PRF is a fillable fibrin complex composed of platelets, cytokines and white blood cells. Compared to platelet-rich plasma, PRF is more economical and easier to prepare and is feasible in clinical practice [
27]. Due to the great potential of PRF in clinical application. Its related technology is also constantly improving [
28]. By adjusting the centrifugation procedure, injectable platelet rich fibrin (I-PRF) can be prepared without the use of anticoagulants. I-PRF has a three-dimensional fibrin meshwork while retaining the fluid nature, which has higher antibacterial, anti-inflammatory and regeneration abilities [
29,
30]. With reference to the preparation protocol of I-PRF, higher concentrations of platelets and leukocytes were obtained from the buffy coat layer by high-speed centrifugation, which was named concentrated PRF (C-PRF). The growth factor release from C-PRF was then significantly increased and showed greater potential for cell migration and proliferation [
31]. According to the "Low-Speed Centrifugation Concept", the preparation of PRF was further modified. An important product is Advanced-PRF (A-PFR), which leads to an increase in the number and distribution of platelets and leukocytes in the fibrin meshwork [
32]. A-PRF is a variant of standard PRF that contains more growth factors with better regeneration potential and is commonly used in periodontal regeneration and implant surgery. The abovementioned materials provide a variety of therapeutic materials for dental pulp revascularization.

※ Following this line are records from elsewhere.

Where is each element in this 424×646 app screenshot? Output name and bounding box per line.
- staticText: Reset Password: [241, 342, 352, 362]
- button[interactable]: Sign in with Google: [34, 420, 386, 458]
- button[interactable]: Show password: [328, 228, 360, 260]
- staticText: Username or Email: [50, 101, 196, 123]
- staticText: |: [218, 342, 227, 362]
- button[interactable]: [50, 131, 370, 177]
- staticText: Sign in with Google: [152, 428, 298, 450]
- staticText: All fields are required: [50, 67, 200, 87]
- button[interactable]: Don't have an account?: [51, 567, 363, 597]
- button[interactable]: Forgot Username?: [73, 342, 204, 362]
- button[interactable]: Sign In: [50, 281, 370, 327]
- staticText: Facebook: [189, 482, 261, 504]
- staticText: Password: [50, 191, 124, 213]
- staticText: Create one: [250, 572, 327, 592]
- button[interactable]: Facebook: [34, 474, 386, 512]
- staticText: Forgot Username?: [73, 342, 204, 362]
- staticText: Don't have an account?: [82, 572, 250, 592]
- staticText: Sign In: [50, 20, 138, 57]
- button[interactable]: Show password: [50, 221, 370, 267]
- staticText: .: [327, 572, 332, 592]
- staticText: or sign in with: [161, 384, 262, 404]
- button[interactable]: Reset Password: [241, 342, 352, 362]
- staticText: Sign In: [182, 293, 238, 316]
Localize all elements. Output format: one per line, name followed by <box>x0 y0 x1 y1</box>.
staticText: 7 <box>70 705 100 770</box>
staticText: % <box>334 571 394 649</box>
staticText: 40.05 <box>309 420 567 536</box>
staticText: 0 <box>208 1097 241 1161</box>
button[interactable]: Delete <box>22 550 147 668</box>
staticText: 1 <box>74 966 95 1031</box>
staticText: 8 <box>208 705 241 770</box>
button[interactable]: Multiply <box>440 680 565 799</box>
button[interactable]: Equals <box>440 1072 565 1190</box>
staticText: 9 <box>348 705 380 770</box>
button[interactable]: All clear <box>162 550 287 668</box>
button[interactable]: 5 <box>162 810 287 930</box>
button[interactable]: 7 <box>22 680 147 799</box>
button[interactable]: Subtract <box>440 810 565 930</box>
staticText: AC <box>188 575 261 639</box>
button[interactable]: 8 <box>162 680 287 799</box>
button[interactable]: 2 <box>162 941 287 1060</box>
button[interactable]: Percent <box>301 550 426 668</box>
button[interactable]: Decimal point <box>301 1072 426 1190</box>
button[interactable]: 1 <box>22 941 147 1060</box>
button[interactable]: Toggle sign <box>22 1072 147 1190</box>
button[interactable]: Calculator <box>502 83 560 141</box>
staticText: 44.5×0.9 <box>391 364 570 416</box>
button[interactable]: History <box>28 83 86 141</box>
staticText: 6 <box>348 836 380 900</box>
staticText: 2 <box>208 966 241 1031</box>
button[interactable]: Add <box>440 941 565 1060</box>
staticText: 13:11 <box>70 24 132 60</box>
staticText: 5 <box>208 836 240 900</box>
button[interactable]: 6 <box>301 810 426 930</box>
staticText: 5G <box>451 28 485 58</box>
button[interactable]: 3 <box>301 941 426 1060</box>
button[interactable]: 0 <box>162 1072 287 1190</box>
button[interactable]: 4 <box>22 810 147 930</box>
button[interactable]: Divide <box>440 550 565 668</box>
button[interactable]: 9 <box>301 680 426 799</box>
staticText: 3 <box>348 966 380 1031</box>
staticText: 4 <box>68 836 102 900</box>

Recommendations for future
Although this study confirmed the effectiveness of autologous PFR, PRF was still a complex mixture of multiple cytokines, growth factors, platelets, and various white blood cells. Furthermore, it is necessary to identify the major components that are beneficial for pulp revascularization based on omics research. The concentration and content of such beneficial components can be increased by adding exogenous active components, molecular ultrafiltration, etc., to further improve the therapeutic effect.